Well, that explained a shitload, right up to Nancy’s blonde hair and little Amanda’s dark hair, which Stokes just assumed she’d inherited from her father. He remembered a photo at Jenkins’s house of baby Amanda in the arms of a smiling brunette—Amanda’s biological mother.

“And you never quite warmed up to the girl, I guess,” Stokes said.

She shrugged. “Not really.”

“What’d you do after you found out about the money?”

“I made Paul give me more alimony.”

“You blackmailed him.”

She shrugged.

“And then what? It still wasn’t enough, so you found some guys to kidnap Amanda? Your own stepdaughter?”

She said nothing. He was tired of screwing around, so he slapped her again.

“Ow,
shit
.”

He still didn’t like hitting her, but by being such a horrible creature she was making it a little easier on him, for which he was grateful.

“Answer my questions and don’t jerk me around. Next time you get knuckles. You obviously told someone about the money. How else would the kidnappers know to ask for exactly three hundred and fifty thousand? So who’d you tell?”

She was silent. He raised a fist. She shrank back and raised her bound hands in front of her to ward off the blow that didn’t fall.

“That was your last warning,” he said. He wasn’t proud of himself, but he needed answers fast.

She took a deep breath. “I gamble sometimes. On horses. I lost a lot. Too much, so I borrowed more to win it back. Lost again. Borrowed a little more and lost that, too. Then I couldn’t get any more loans. And I couldn’t pay back what I owed, either.”

“Who’d you borrow from?”

“Some small-timer, I thought. But when a couple of guys came around asking for the money, they made sure I knew whose money I’d really been playing with.”

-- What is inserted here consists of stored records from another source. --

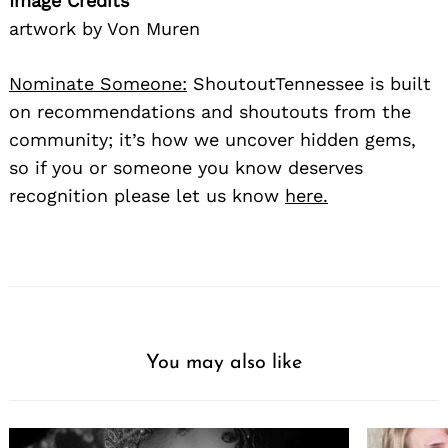
Image Credits
artwork by Von Muren
Nominate Someone:
ShoutoutTennessee is built
on recommendations and shoutouts from the
community; it’s how we uncover hidden gems,
so if you or someone you know deserves
recognition please let us know
here.
You may also like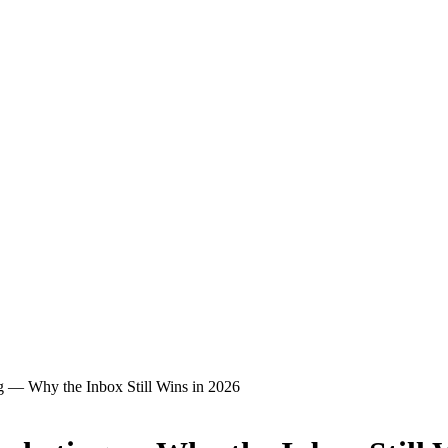
g — Why the Inbox Still Wins in 2026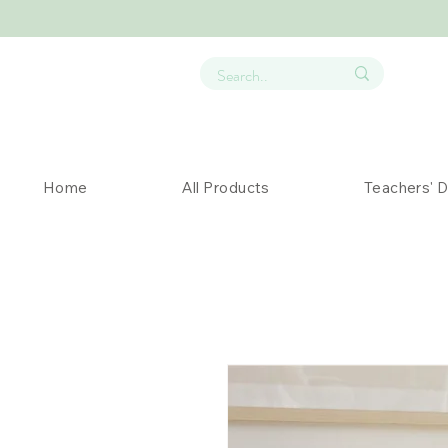
Home
All Products
Teachers' 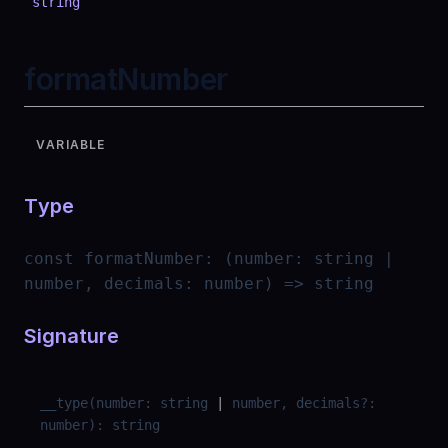
string
formatNumber
VARIABLE
Type
const
formatNumber
:
(number: string |
number, decimals: number) => string
Signature
__type
(
number
:
string
|
number
,
decimals
?
:
number
)
:
string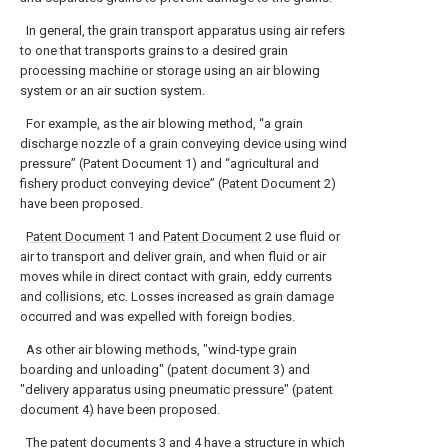
In general, the grain transport apparatus using air refers
to one that transports grains to a desired grain
processing machine or storage using an air blowing
system or an air suction system.
For example, as the air blowing method, “a grain
discharge nozzle of a grain conveying device using wind
pressure” (Patent Document 1) and “agricultural and
fishery product conveying device” (Patent Document 2)
have been proposed.
Patent Document
1 and
Patent Document
2 use fluid or
air to transport and deliver grain, and when fluid or air
moves while in direct contact with grain, eddy currents
and collisions, etc. Losses increased as grain damage
occurred and was expelled with foreign bodies.
As other air blowing methods, "wind-type grain
boarding and unloading" (patent document 3) and
"delivery apparatus using pneumatic pressure" (patent
document 4) have been proposed.
The
patent documents
3 and 4 have a structure in which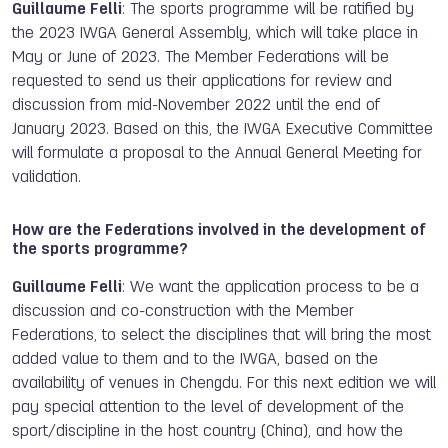
Guillaume Felli
: The sports programme will be ratified by
the 2023 IWGA General Assembly, which will take place in
May or June of 2023. The Member Federations will be
requested to send us their applications for review and
discussion from mid-November 2022 until the end of
January 2023. Based on this, the IWGA Executive Committee
will formulate a proposal to the Annual General Meeting for
validation.
How are the Federations involved in the development of
the sports programme?
Guillaume Felli
: We want the application process to be a
discussion and co-construction with the Member
Federations, to select the disciplines that will bring the most
added value to them and to the IWGA, based on the
availability of venues in Chengdu. For this next edition we will
pay special attention to the level of development of the
sport/discipline in the host country (China), and how the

He waited. Had to be either Leo Grote or Frank Nickerson.

“Leo Grote,” she said.

“And to save your skin you told them about the money Paul had in an account for Amanda.”

She nodded. “It was Grote’s money anyway,” she said. “Paul did some work for him.”

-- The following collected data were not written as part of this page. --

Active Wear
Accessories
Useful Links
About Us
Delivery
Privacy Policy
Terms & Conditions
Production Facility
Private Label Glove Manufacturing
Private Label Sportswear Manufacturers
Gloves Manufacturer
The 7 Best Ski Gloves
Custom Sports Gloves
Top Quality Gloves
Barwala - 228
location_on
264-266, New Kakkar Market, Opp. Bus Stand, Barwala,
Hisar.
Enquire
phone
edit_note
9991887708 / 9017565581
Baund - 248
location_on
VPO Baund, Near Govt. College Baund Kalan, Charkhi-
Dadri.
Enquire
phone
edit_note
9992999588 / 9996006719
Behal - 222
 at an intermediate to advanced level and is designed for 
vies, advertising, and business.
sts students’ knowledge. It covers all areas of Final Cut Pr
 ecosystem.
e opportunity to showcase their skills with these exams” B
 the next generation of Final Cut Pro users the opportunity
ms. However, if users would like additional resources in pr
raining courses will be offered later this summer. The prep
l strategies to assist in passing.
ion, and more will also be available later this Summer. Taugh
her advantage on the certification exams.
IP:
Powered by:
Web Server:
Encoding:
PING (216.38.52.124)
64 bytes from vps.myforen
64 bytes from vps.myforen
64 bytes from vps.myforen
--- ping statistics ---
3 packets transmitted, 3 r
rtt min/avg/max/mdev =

“That’s who Paul stole from?”

She nodded.

“You said you didn’t know who any of Paul’s criminal clients were.”

She shrugged again.

No wonder the kidnappers were so insistent on getting the entire $350,000. Paul had stolen it from them, and they wanted it all back.

“So you told Grote about the money,” Stokes said.

“Well, I told his guys. They told me that if I helped them get it, they’d cancel my debt.”

“And you knew Paul would give it all to them to protect Amanda.”

“Every penny.”

“So why didn’t they just grab your ex and beat him until he gave them the money?”

“I told them that wouldn’t work, at least not as well as kidnapping Amanda would. Paul might have risked his own neck to hang onto his money, especially when he’d collected it for her, but I knew he’d never risk his daughter’s life.”

Hell, maybe Jenkins was an OK guy after all. At least he cared about his kid.